Ein Thema für die Gemeinde war, so die Präsidentin des Vereins Selea, dass nicht alle Bezügerinnen und Bezüger aus Hochdorf stammen. "Wenn aber Hochdorf eine Zentrumsgemeinde ist und dies auch immer wieder betont, ist doch klar, dass solche Angebote regional zu verstehen sind." Es gebe durchaus Bezügerinnen und Bezüger aus Hochdorf, zudem wohnen fast alle Ehrenamtlichen, die sich für die Sache engagieren, in Hochdorf. "Es ist ein Hochdorfer Verein, der gemeinnützige Arbeit leistet und viele Menschen, zum Beispiel auch Pensionäre, die darauf angewiesen sind, unterstützt. Da kann man doch nicht Gemeindegrenzen ziehen und Menschen ausschliessen."

HochdorfR wollte von der zuständigen Gemeinderätin wissen, wie die Gemeinde das Engagement der Freiwilligen vom Angebot Tischlein deck Dich in Hochdorf sehe. Die Gemeinderätin Ressort Soziales, Gesundheit, Sicherheit und Sport, Karin Jung-Riedweg, schrieb dazu: "Das Engagement der Freiwilligen vom Angebot Selea / Tischlein deck dich wird geschätzt. Es ist sehr wertvoll, dass das Angebot in Hochdorf weiterhin in Hochdorf bestehen bleibt. Mit dem Verein Selea sind wir während der Raumsuche in gutem Austausch gewesen und haben gemeinsam mit einer weiteren Institution eine sehr gute Raumlösung gefunden."

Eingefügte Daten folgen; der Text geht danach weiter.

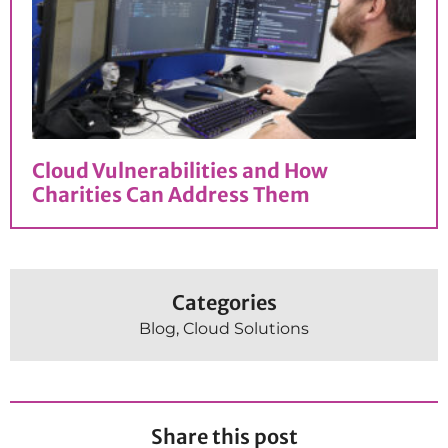
Cloud Vulnerabilities and How
Charities Can Address Them
Categories
Blog
,
Cloud Solutions
Share this post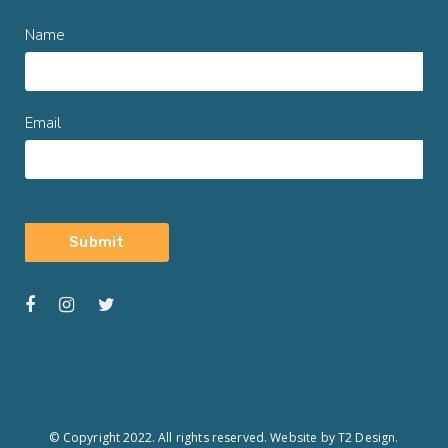
Name
Email
© Copyright 2022. All rights reserved.
Website by T2 Design.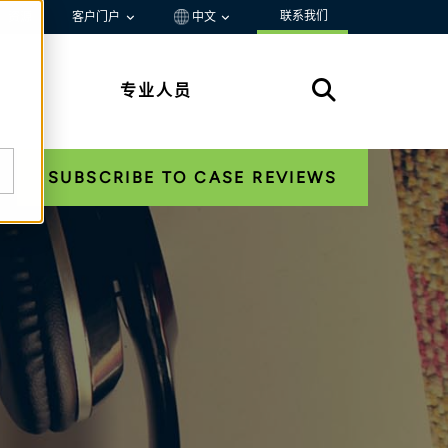
联系我们
资源
客户门户
中文
专业人员
SUBSCRIBE TO CASE REVIEWS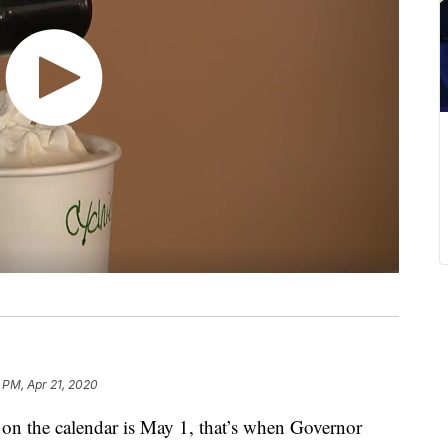
8 PM, Apr 21, 2020
 on the calendar is May 1, that’s when Governor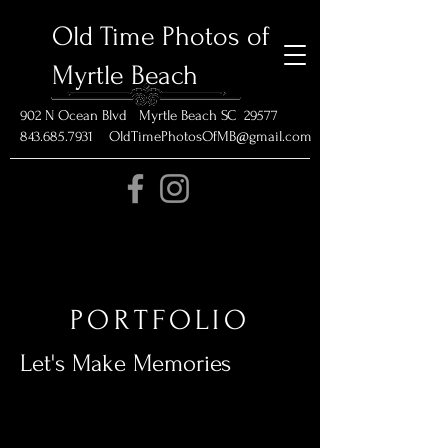
Old Time Photos of
Myrtle Beach
902 N Ocean Blvd Myrtle Beach SC 29577
843.685.7931 OldTimePhotosOfMB@gmail.com
PORTFOLIO
Let's Make Memories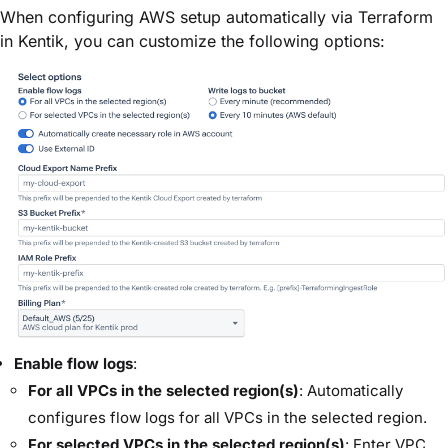
When configuring AWS setup automatically via Terraform
in Kentik, you can customize the following options:
Enable flow logs
:
For all VPCs in the selected region(s)
: Automatically
configures flow logs for all VPCs in the selected region.
For selected VPCs in the selected region(s)
: Enter VPC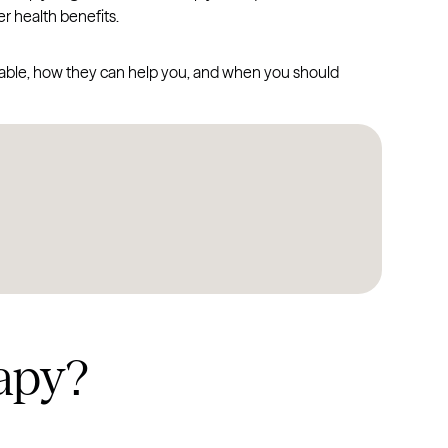
r health benefits.
ailable, how they can help you, and when you should
apy?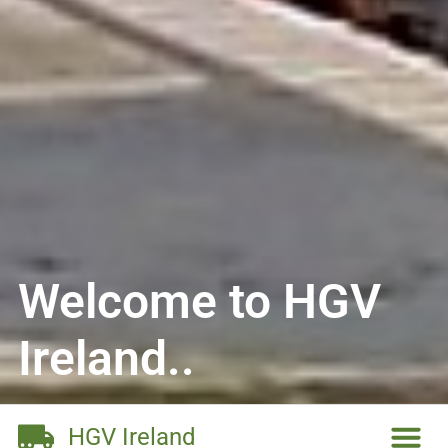
Welcome to HGV
Ireland..
HGV Ireland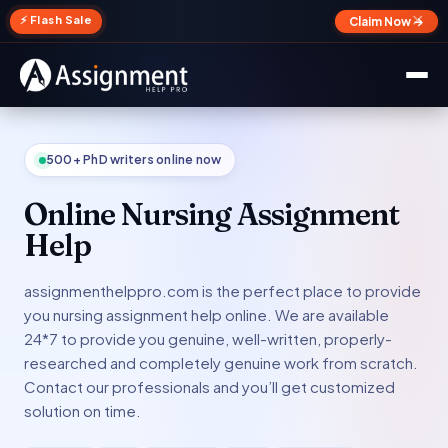
✕
⚡ Flash Sale
Claim Now →
500+ PhD writers online now
Online Nursing Assignment
Help
assignmenthelppro.com is the perfect place to provide
you nursing assignment help online. We are available
24*7 to provide you genuine, well-written, properly-
researched and completely genuine work from scratch.
Contact our professionals and you’ll get customized
solution on time.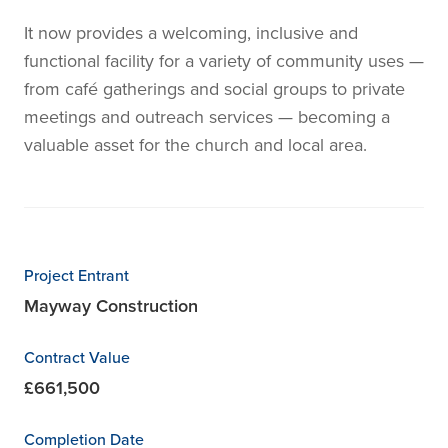
It now provides a welcoming, inclusive and
functional facility for a variety of community uses —
from café gatherings and social groups to private
meetings and outreach services — becoming a
valuable asset for the church and local area.
Project Entrant
Mayway Construction
Contract Value
£661,500
Completion Date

Mit der Lösung im Pfarreiheim sind Edith Theiler-Zemp und ihre Helferinnen sowie Helfer mehr als zufrieden. Damit können sie weiterhin Menschen unterstützen, die mit diesem Angebot ein Teil Lebensqualität dank Lebensmitteln erhalten. Armut ist schliesslich auch in der Schweiz ein Thema, laut Bundesamt für Statistik ist jede sechste Person armutsgefährdet und Altersarmut ist leider eine wachsende Realität. Demgegenüber stehen gemäss Bundesamt für Umwelt rund 2.8 Millionen Tonnen Lebensmittelverluste, also Lebensmittel, die intakt sind aber im Müll landen. Vermeidbare Verluste also. "Tischlein deck Dich" sammelt so viel wie möglich davon ein, auch dank regionaler Unterstützung von Firmen wie die Bäckerei Koch in Hochdorf, und gibt sie an Bedürftige weiter. Ein wichtiges und sinnvolles Angebot welches jede Unterstützung und Dankbarkeit für das grosse Engagement der Freiwilligen verdient.